(The input begins)

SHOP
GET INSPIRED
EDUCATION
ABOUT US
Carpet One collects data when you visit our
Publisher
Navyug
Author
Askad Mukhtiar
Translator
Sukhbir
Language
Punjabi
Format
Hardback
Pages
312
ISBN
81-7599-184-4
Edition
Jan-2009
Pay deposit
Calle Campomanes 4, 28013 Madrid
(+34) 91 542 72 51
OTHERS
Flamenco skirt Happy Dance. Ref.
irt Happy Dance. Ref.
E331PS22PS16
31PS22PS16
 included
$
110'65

(The input ends)
(The input begins)

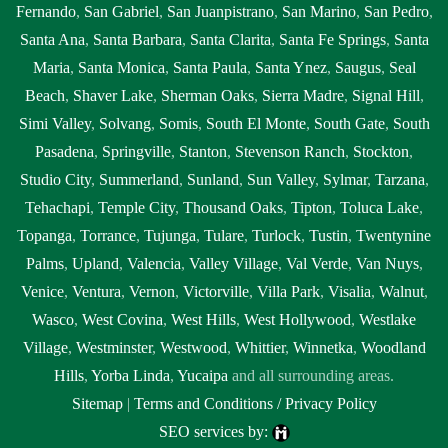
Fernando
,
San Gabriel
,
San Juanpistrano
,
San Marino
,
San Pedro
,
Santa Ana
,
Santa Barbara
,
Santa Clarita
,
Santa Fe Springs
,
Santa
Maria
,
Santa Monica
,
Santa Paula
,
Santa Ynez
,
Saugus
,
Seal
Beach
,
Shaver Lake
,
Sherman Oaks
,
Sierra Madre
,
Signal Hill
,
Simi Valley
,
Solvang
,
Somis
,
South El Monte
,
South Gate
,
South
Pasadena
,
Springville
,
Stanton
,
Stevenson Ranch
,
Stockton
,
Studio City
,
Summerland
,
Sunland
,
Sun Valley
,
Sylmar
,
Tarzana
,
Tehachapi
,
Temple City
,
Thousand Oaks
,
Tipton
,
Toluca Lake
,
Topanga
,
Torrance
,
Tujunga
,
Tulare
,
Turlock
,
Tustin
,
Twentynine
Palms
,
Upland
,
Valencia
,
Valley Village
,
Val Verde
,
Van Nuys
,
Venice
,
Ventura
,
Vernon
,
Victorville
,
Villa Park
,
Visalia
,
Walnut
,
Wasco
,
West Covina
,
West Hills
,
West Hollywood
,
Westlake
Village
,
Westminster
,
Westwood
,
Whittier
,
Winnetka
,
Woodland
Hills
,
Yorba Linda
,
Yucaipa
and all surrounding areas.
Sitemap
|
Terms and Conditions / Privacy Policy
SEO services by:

(The input ends)

=== About this exercise ===
Beginning at the line with "GET INSPIRED" and stopping after the line with "Pay deposit", please write out every line of the data above exactly and nothing else.

=== The answer ===
GET INSPIRED
EDUCATION
ABOUT US
Carpet One collects data when you visit our
Publisher
Navyug
Author
Askad Mukhtiar
Translator
Sukhbir
Language
Punjabi
Format
Hardback
Pages
312
ISBN
81-7599-184-4
Edition
Jan-2009
Pay deposit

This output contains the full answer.